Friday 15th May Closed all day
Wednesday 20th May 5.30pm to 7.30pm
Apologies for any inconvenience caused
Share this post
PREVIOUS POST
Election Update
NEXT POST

___

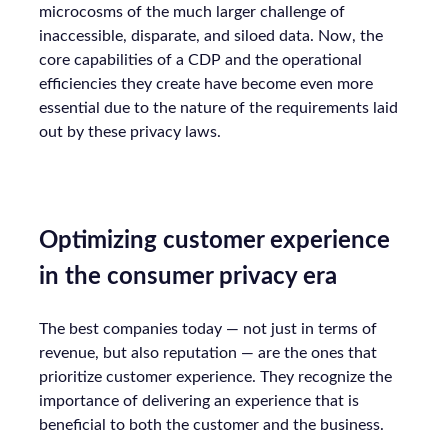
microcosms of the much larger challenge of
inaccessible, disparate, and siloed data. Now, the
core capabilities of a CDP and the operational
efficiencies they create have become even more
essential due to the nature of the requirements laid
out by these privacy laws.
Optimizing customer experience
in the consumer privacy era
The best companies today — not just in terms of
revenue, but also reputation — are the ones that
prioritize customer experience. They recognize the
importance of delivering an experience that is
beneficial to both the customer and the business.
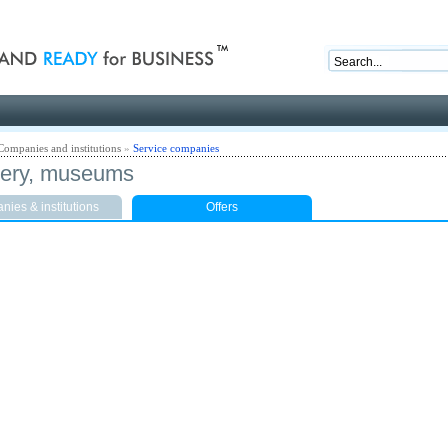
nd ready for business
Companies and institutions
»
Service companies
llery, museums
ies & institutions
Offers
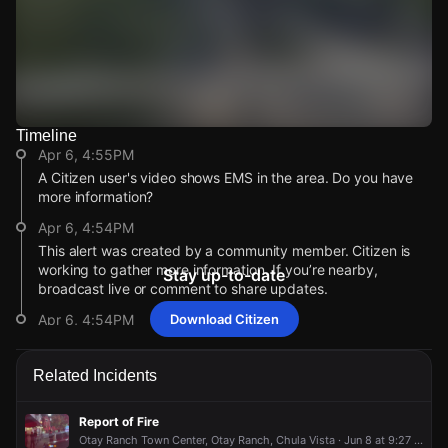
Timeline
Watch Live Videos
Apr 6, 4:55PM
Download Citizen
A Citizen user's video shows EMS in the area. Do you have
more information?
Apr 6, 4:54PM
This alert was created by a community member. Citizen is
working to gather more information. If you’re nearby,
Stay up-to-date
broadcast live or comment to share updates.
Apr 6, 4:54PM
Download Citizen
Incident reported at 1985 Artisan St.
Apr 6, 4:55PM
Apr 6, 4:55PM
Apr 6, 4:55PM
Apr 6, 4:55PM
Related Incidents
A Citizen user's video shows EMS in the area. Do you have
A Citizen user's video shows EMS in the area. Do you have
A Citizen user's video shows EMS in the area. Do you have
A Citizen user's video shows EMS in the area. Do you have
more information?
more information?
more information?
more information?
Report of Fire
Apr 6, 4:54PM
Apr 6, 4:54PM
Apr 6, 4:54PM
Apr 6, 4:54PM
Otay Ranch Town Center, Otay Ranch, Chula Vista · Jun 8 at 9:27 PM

___

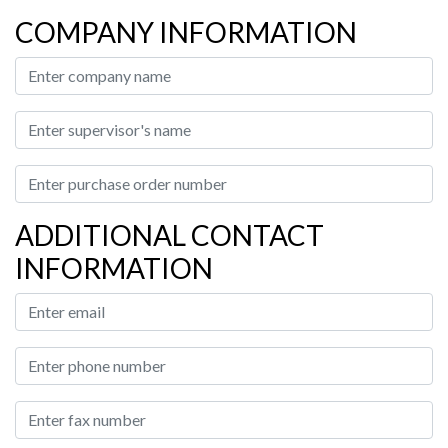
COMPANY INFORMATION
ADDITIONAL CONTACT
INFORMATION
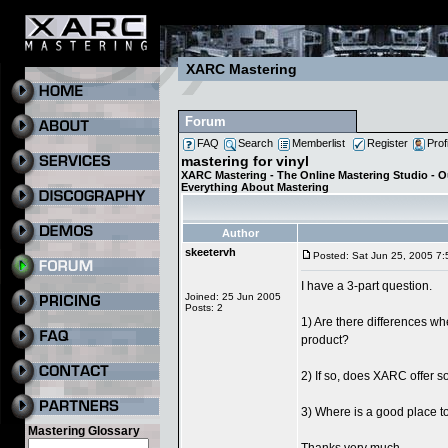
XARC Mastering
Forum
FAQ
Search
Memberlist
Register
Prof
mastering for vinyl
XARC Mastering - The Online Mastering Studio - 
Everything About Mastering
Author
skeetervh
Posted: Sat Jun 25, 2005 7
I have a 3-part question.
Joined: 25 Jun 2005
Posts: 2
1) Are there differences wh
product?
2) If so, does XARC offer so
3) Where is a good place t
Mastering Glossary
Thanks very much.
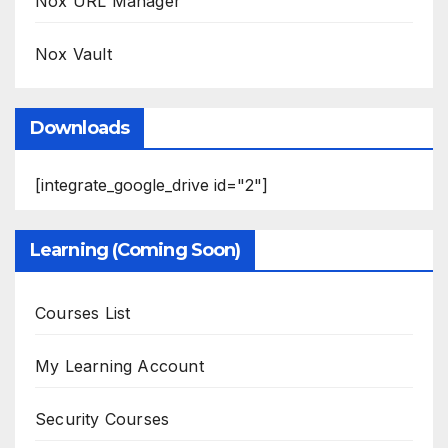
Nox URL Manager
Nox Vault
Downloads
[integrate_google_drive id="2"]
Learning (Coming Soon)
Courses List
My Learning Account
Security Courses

___

Only the lines holding the string "business" are needed; copy each of them from the material above.

beneficial to both the customer and the business.
nd ready for business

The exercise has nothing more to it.